My commute to work is a 3-hour journey every day, with 1 hour on the train and half an hour on foot each way. Friends who visit me from the city always ask, “Do you commute like this every day? Aren’t you exhausted?” I thought this way too before moving out from the city, where I walked for only 10 minutes between home and school. But now, I am glad that I have 3 full hours of uninterrupted solo time every day, and the switch of environment between the fast-paced urban and the serene suburban life helps refresh my brain and reset my mind.
I prepare small “learning bento” before going to work, and spend the time on the train either watching MOOC (such as Coursera) and YouTube videos, or reading books and articles, and spend the time on foot listening to podcast or Audible. 3 hours a day adds up to 15 hours a week and 60 hours a month. And over the past few months, I have discovered a lot of great learning resources and would like to share with those who also like to have some “learning bento” for the mind while commuting on the grind.

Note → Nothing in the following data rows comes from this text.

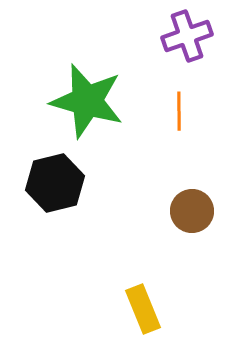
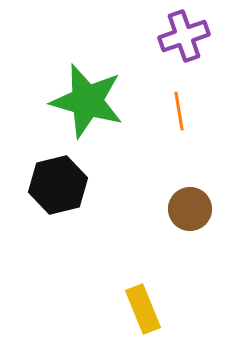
purple cross: moved 3 px left
orange line: rotated 9 degrees counterclockwise
black hexagon: moved 3 px right, 2 px down
brown circle: moved 2 px left, 2 px up
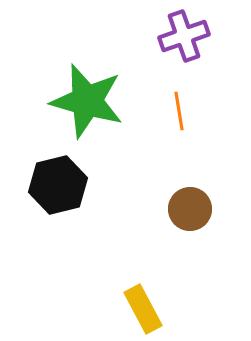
yellow rectangle: rotated 6 degrees counterclockwise
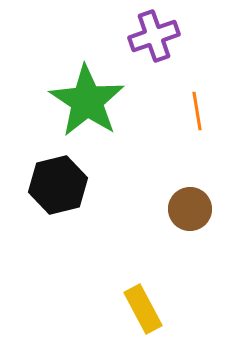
purple cross: moved 30 px left
green star: rotated 18 degrees clockwise
orange line: moved 18 px right
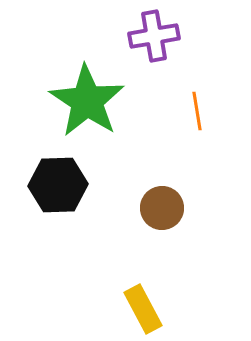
purple cross: rotated 9 degrees clockwise
black hexagon: rotated 12 degrees clockwise
brown circle: moved 28 px left, 1 px up
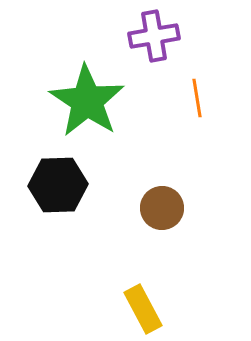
orange line: moved 13 px up
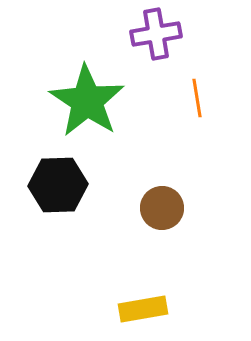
purple cross: moved 2 px right, 2 px up
yellow rectangle: rotated 72 degrees counterclockwise
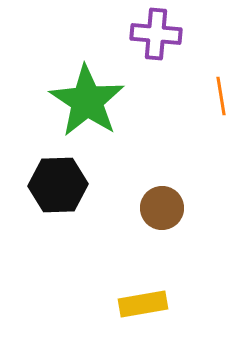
purple cross: rotated 15 degrees clockwise
orange line: moved 24 px right, 2 px up
yellow rectangle: moved 5 px up
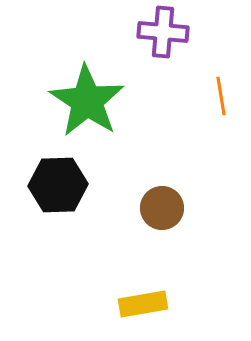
purple cross: moved 7 px right, 2 px up
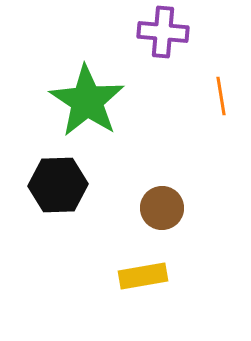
yellow rectangle: moved 28 px up
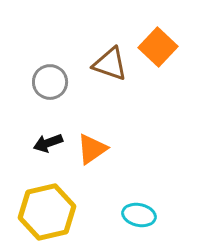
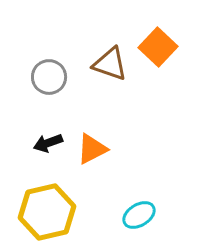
gray circle: moved 1 px left, 5 px up
orange triangle: rotated 8 degrees clockwise
cyan ellipse: rotated 44 degrees counterclockwise
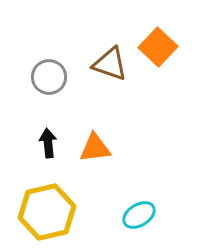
black arrow: rotated 104 degrees clockwise
orange triangle: moved 3 px right, 1 px up; rotated 20 degrees clockwise
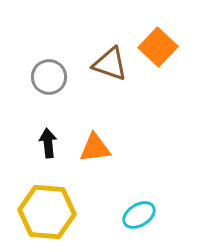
yellow hexagon: rotated 18 degrees clockwise
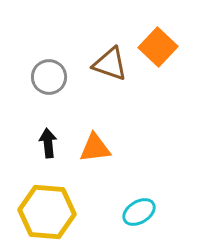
cyan ellipse: moved 3 px up
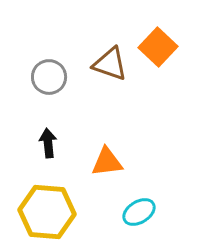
orange triangle: moved 12 px right, 14 px down
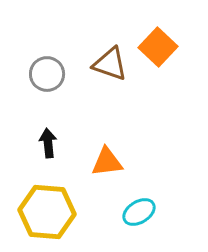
gray circle: moved 2 px left, 3 px up
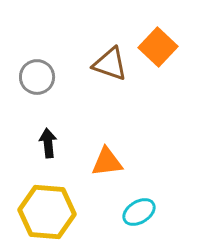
gray circle: moved 10 px left, 3 px down
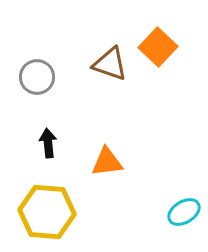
cyan ellipse: moved 45 px right
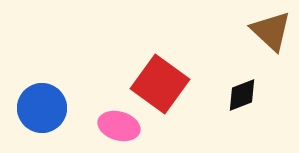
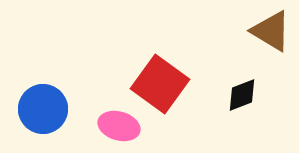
brown triangle: rotated 12 degrees counterclockwise
blue circle: moved 1 px right, 1 px down
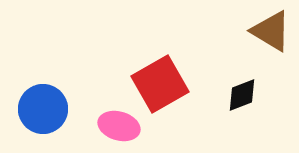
red square: rotated 24 degrees clockwise
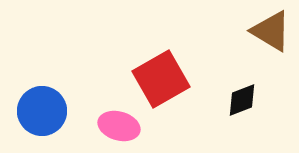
red square: moved 1 px right, 5 px up
black diamond: moved 5 px down
blue circle: moved 1 px left, 2 px down
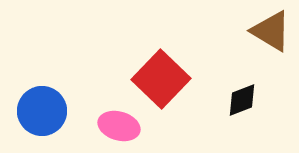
red square: rotated 16 degrees counterclockwise
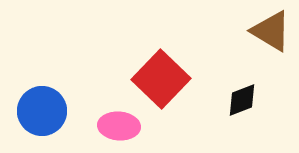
pink ellipse: rotated 12 degrees counterclockwise
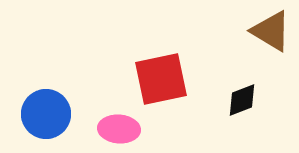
red square: rotated 34 degrees clockwise
blue circle: moved 4 px right, 3 px down
pink ellipse: moved 3 px down
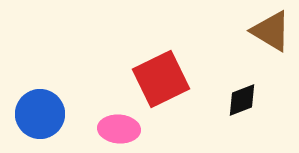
red square: rotated 14 degrees counterclockwise
blue circle: moved 6 px left
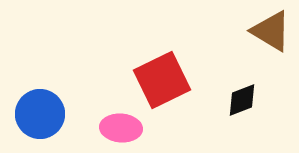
red square: moved 1 px right, 1 px down
pink ellipse: moved 2 px right, 1 px up
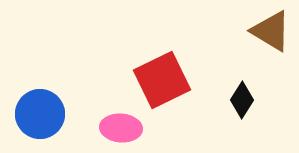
black diamond: rotated 36 degrees counterclockwise
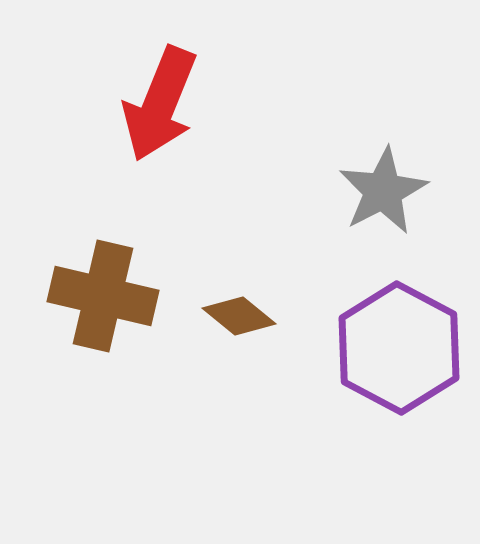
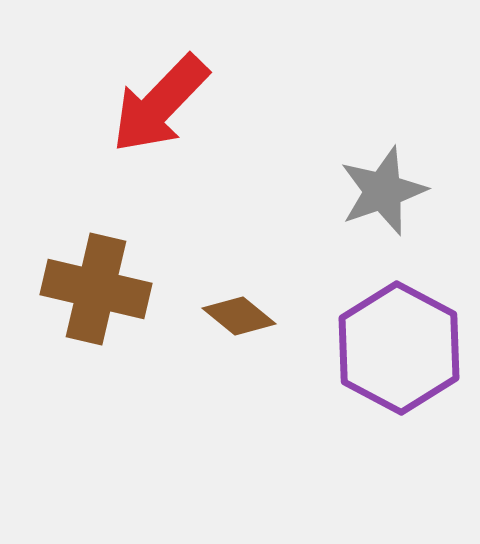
red arrow: rotated 22 degrees clockwise
gray star: rotated 8 degrees clockwise
brown cross: moved 7 px left, 7 px up
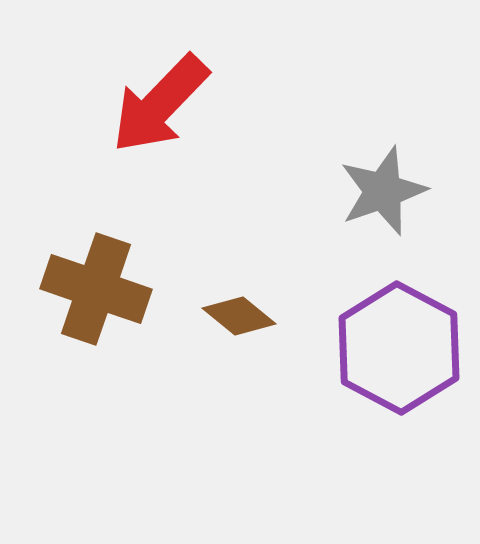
brown cross: rotated 6 degrees clockwise
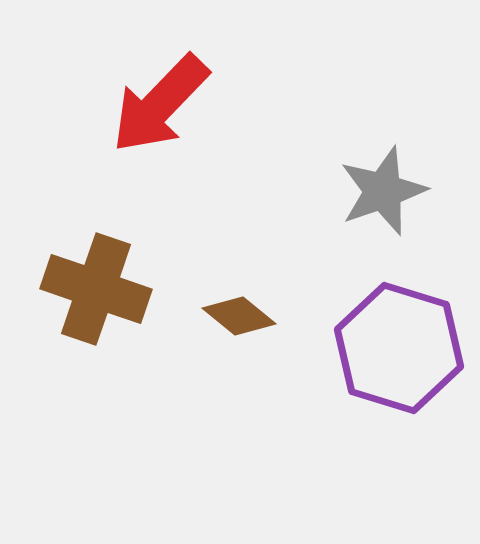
purple hexagon: rotated 11 degrees counterclockwise
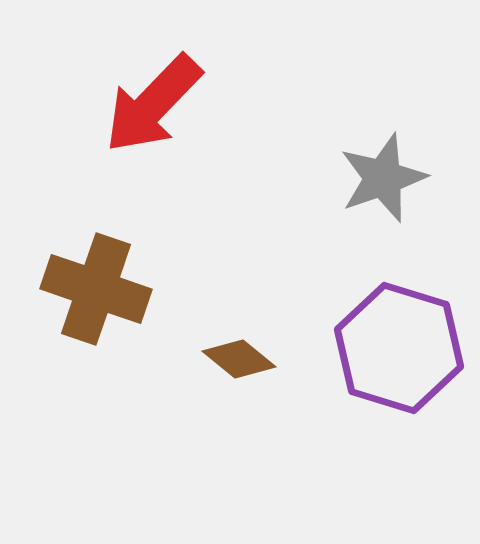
red arrow: moved 7 px left
gray star: moved 13 px up
brown diamond: moved 43 px down
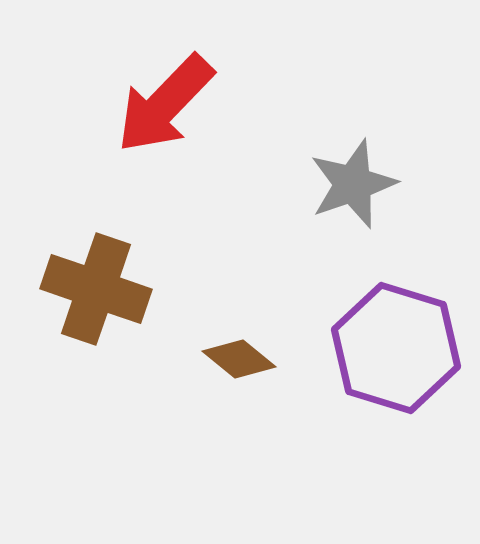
red arrow: moved 12 px right
gray star: moved 30 px left, 6 px down
purple hexagon: moved 3 px left
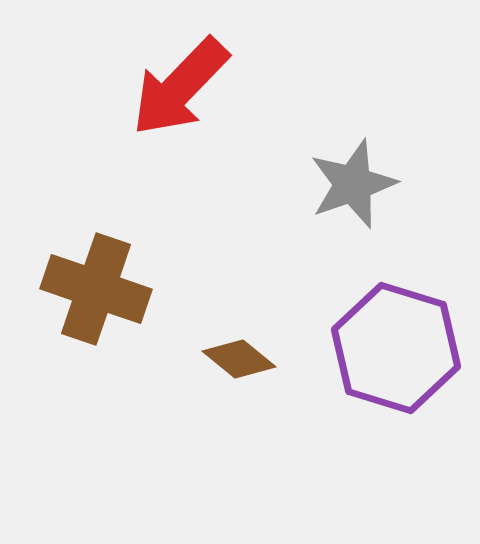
red arrow: moved 15 px right, 17 px up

I started to use YouTube for learning this year following a friend’s suggestion and was astonished that there are tons of great tutorials and playlists with vivid animation and clear explanation. Here are a few channels that I subscribed to.
- Ben Lambert
- Great explanation of undergraduate & graduate courses in econometrics, key concepts in statistics and deep understanding of linear regression, time series prediction, etc, with great handwriting and examples.
- Victor Lavrenko
- Clearly explained machine learning algorithms and information retrieval.
- Extremely awesome visualization of linear algebra and neural net.
- StatQuest with Josh Starmer
- Clearly explained fundamental statistics theory and models.
- Lex Fridman
- Interesting interviews and guest talk from industry leaders in artificial intelligence.
Coursera App allows you to download videos and watch them offline. I enrolled in one Coursera specification in the past few months: Data Mining, which covers text retrieval, search engine, pattern discovery, and recommender system.
There is only 1 book on statistics that I have been reading in the past few months.
- Elements of Statistical Learning https://web.stanford.edu/~hastie/Papers/ESLII.pdf
- Absolutely a must-read for any data scientist and machine learning engineer. It has a lot of equations and formula which are not easy to understand by self study. I usually watch some YouTube videos and read more intuitive explanation in order to have a good understanding of the book.
To keep up with recent research development in the field and to understand certain specific research topics related to my project, I read research articles on a regular basis. My recent reading focuses on time series analysis and featurization, and word embeddings.
Social media and newsletter
I follow active members (both company or individual) in my LinkedIn network and they often post interesting development and news in machine learning, such as Towards Data Science https://towardsdatascience.com/
I subscribe to the newsletter Data Science Weekly https://www.datascienceweekly.org/ and they send weekly newsletter about recent blogs, articles, and resources.
And of course, the pleasure of binge watching my favorite genre on Netflix: Sci-fi. Shout out to the Black Mirror fans!